■ **WORK TO COMPLETE**:
Write the data out in full and word for word. Do not include images.

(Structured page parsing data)
◇ ◇ ◇ ◇ ◇ ◇ ◇
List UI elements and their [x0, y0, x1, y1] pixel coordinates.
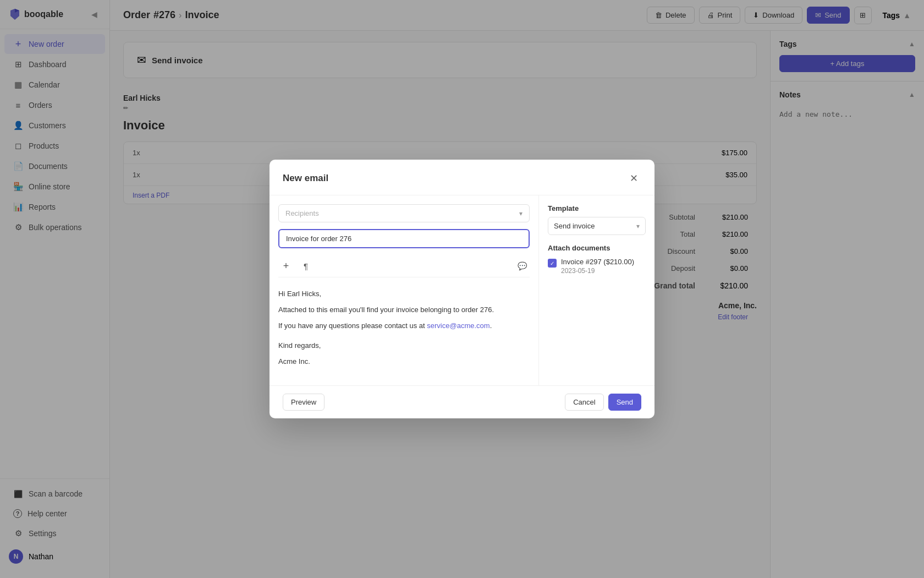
modal-overlay[interactable]: New email ✕ Recipients ▾ + ¶ 💬 — [0, 0, 924, 578]
comment-button[interactable]: 💬 — [514, 258, 530, 274]
recipients-label: Recipients — [285, 209, 519, 217]
template-chevron-icon: ▾ — [636, 222, 640, 230]
send-email-label: Send — [617, 398, 633, 406]
attach-date: 2023-05-19 — [561, 267, 634, 275]
recipients-selector[interactable]: Recipients ▾ — [278, 204, 530, 222]
attach-checkbox[interactable]: ✓ — [548, 259, 557, 268]
modal-header: New email ✕ — [270, 160, 654, 195]
attach-info: Invoice #297 ($210.00) 2023-05-19 — [561, 258, 634, 275]
email-signature: Acme Inc. — [278, 356, 530, 368]
paragraph-button[interactable]: ¶ — [298, 258, 314, 274]
email-line1: Attached to this email you'll find your … — [278, 304, 530, 316]
modal-title: New email — [283, 173, 328, 184]
email-modal: New email ✕ Recipients ▾ + ¶ 💬 — [270, 160, 654, 418]
template-section-title: Template — [548, 204, 646, 212]
send-email-button[interactable]: Send — [608, 394, 641, 411]
modal-body: Recipients ▾ + ¶ 💬 Hi Earl Hicks, Attach… — [270, 195, 654, 385]
attach-title: Attach documents — [548, 244, 646, 252]
attach-section: Attach documents ✓ Invoice #297 ($210.00… — [548, 244, 646, 275]
template-selected-value: Send invoice — [554, 222, 595, 230]
preview-button[interactable]: Preview — [283, 394, 324, 411]
modal-footer-right: Cancel Send — [565, 394, 641, 411]
email-line2-before: If you have any questions please contact… — [278, 321, 427, 330]
email-closing: Kind regards, — [278, 340, 530, 352]
editor-toolbar: + ¶ 💬 — [278, 255, 530, 277]
insert-button[interactable]: + — [278, 258, 294, 274]
recipients-chevron-icon: ▾ — [519, 210, 522, 217]
email-compose-area: Recipients ▾ + ¶ 💬 Hi Earl Hicks, Attach… — [270, 195, 539, 385]
preview-label: Preview — [291, 398, 316, 406]
email-line2-after: . — [490, 321, 492, 330]
attach-name: Invoice #297 ($210.00) — [561, 258, 634, 266]
modal-close-button[interactable]: ✕ — [626, 171, 641, 186]
subject-input[interactable] — [278, 229, 530, 248]
email-body: Hi Earl Hicks, Attached to this email yo… — [278, 284, 530, 377]
email-contact-link[interactable]: service@acme.com — [427, 321, 490, 330]
template-select[interactable]: Send invoice ▾ — [548, 217, 646, 235]
attach-item: ✓ Invoice #297 ($210.00) 2023-05-19 — [548, 258, 646, 275]
cancel-button[interactable]: Cancel — [565, 394, 603, 411]
cancel-label: Cancel — [573, 398, 595, 406]
modal-footer: Preview Cancel Send — [270, 385, 654, 418]
email-greeting: Hi Earl Hicks, — [278, 288, 530, 300]
template-section: Template Send invoice ▾ — [548, 204, 646, 235]
template-panel: Template Send invoice ▾ Attach documents… — [539, 195, 654, 385]
email-line2: If you have any questions please contact… — [278, 320, 530, 332]
checkmark-icon: ✓ — [550, 260, 554, 266]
◇ ◇ ◇ ◇ ◇ ◇ ◇
■ **ANSWER TO THIS PROBLEM**:
List UI elements and their [x0, y0, x1, y1] pixel coordinates.
modal-overlay[interactable]: New email ✕ Recipients ▾ + ¶ 💬 — [0, 0, 924, 578]
comment-button[interactable]: 💬 — [514, 258, 530, 274]
recipients-label: Recipients — [285, 209, 519, 217]
template-chevron-icon: ▾ — [636, 222, 640, 230]
send-email-label: Send — [617, 398, 633, 406]
attach-date: 2023-05-19 — [561, 267, 634, 275]
recipients-selector[interactable]: Recipients ▾ — [278, 204, 530, 222]
attach-checkbox[interactable]: ✓ — [548, 259, 557, 268]
modal-header: New email ✕ — [270, 160, 654, 195]
attach-info: Invoice #297 ($210.00) 2023-05-19 — [561, 258, 634, 275]
email-signature: Acme Inc. — [278, 356, 530, 368]
paragraph-button[interactable]: ¶ — [298, 258, 314, 274]
email-line1: Attached to this email you'll find your … — [278, 304, 530, 316]
modal-title: New email — [283, 173, 328, 184]
email-modal: New email ✕ Recipients ▾ + ¶ 💬 — [270, 160, 654, 418]
template-section-title: Template — [548, 204, 646, 212]
send-email-button[interactable]: Send — [608, 394, 641, 411]
modal-body: Recipients ▾ + ¶ 💬 Hi Earl Hicks, Attach… — [270, 195, 654, 385]
attach-title: Attach documents — [548, 244, 646, 252]
attach-section: Attach documents ✓ Invoice #297 ($210.00… — [548, 244, 646, 275]
template-selected-value: Send invoice — [554, 222, 595, 230]
preview-button[interactable]: Preview — [283, 394, 324, 411]
modal-footer-right: Cancel Send — [565, 394, 641, 411]
email-line2-before: If you have any questions please contact… — [278, 321, 427, 330]
email-closing: Kind regards, — [278, 340, 530, 352]
editor-toolbar: + ¶ 💬 — [278, 255, 530, 277]
insert-button[interactable]: + — [278, 258, 294, 274]
recipients-chevron-icon: ▾ — [519, 210, 522, 217]
email-compose-area: Recipients ▾ + ¶ 💬 Hi Earl Hicks, Attach… — [270, 195, 539, 385]
preview-label: Preview — [291, 398, 316, 406]
email-line2-after: . — [490, 321, 492, 330]
attach-name: Invoice #297 ($210.00) — [561, 258, 634, 266]
modal-close-button[interactable]: ✕ — [626, 171, 641, 186]
subject-input[interactable] — [278, 229, 530, 248]
email-body: Hi Earl Hicks, Attached to this email yo… — [278, 284, 530, 377]
email-contact-link[interactable]: service@acme.com — [427, 321, 490, 330]
template-select[interactable]: Send invoice ▾ — [548, 217, 646, 235]
attach-item: ✓ Invoice #297 ($210.00) 2023-05-19 — [548, 258, 646, 275]
cancel-button[interactable]: Cancel — [565, 394, 603, 411]
cancel-label: Cancel — [573, 398, 595, 406]
modal-footer: Preview Cancel Send — [270, 385, 654, 418]
email-greeting: Hi Earl Hicks, — [278, 288, 530, 300]
template-section: Template Send invoice ▾ — [548, 204, 646, 235]
template-panel: Template Send invoice ▾ Attach documents… — [539, 195, 654, 385]
email-line2: If you have any questions please contact… — [278, 320, 530, 332]
checkmark-icon: ✓ — [550, 260, 554, 266]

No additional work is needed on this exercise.